Configure ArcGIS Image Server for deep learning raster analytics
ArcGIS Image Server provides a suite of deep learning tools to classify and detect objects in imagery. These tools allow you to generate training sample datasets and export them to a deep learning framework to develop a deep learning model. Then you can perform data inference workflows, such as image classification and object detection.
ArcGIS Image Server provides a suite of tools to support an end-to-end deep learning workflow.

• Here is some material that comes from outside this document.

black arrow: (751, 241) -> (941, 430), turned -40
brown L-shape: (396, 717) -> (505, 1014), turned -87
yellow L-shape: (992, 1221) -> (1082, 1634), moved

You can use your raster data in to prepare model training data, train deep learning models, and use inferencing tools, such as image classification and object detection.
To enable deep learning capabilities in ArcGIS Server, you need to fulfill two requirements:
Configure and deploy raster analysis on your enterprise.

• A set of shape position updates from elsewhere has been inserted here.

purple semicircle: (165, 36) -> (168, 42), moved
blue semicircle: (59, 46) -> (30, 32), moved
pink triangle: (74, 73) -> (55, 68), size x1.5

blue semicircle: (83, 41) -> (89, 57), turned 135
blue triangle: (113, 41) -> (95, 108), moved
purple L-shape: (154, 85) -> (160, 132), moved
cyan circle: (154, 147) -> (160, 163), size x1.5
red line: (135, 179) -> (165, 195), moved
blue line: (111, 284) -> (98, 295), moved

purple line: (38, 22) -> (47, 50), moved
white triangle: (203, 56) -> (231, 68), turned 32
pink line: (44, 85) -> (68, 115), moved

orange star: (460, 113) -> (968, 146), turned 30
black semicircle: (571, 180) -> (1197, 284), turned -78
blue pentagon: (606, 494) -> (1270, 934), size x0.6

Install deep learning packages
for ArcGIS Image Server.
Setup deep learning libraries
To run deep learning raster analysis in Raster Analysis server, you need to install Deep Learning Libraries, as the Raster Analysis server utilizes third-party Python packages to support deep learning workflows. Once you have installed and configured a Raster Analysis server, follow the section below to install Deep Learning Libraries.
For instructions on how to install deep learning packages, see the Deep Learning Installation Guide
for ArcGIS Image Server.
If there are multiple nodes on your Raster Analysis server site, you need to perform above steps on all nodes.
Verify Deep Learning Library Installation
As the last step, you will query an ArcGIS Living Atlas of the World deep learning model to verify Deep Learning Libraries are correctly installed by uploading a deep learning package and selecting it in a tool.
In a browser, navigate to ArcGIS Living Atlas, and download the Building Footprint Extraction - USA. The deep learning package will have a .dlpk file extension.
Sign in to your Portal for ArcGIS.
Navigate to Content and click New item.
Drag and drop the downloaded deep learning package into the wizard.
Click Save to update the deep learning package.
Click the app launcher and open Map Viewer.
In Map Viewer, click the Analysis button on the Setting toolbar on the right side of the map.
Click Tools, select Use deep learning, and choose Detect Objects Using Deep Learning tool to expand the tool parameters.
In the Model settings section, click Select model to choose the deep learning model for the tool.
In the Select item dialogue, it will open to the My content folder and all of your deep learning packages will be available
In the Select item dialogue, select the Building Footprint Extraction - USA and click Confirm.
If the Deep Learning Libraries are successfully loaded, then the model arguments in the tool will appear in the tool.

Model parameters for the deep learning package will appear in the tool when the libraries are installed correctly.
Now your Raster Analysis server is ready to perform deep learning analysis.
Use GPUs to run deep learning
Each tool in a deep learning raster analytics workflow includes a processorType environment parameter, which controls whether the processing will occur on the CPU or GPU. Ensure that this parameter correctly specifies whether to use CPU or GPU when making requests. The processorType environment parameter is set in the tool or raster function interface in ArcGIS Pro, Map Viewer Classic, ArcGIS REST API, or ArcGIS API for Python.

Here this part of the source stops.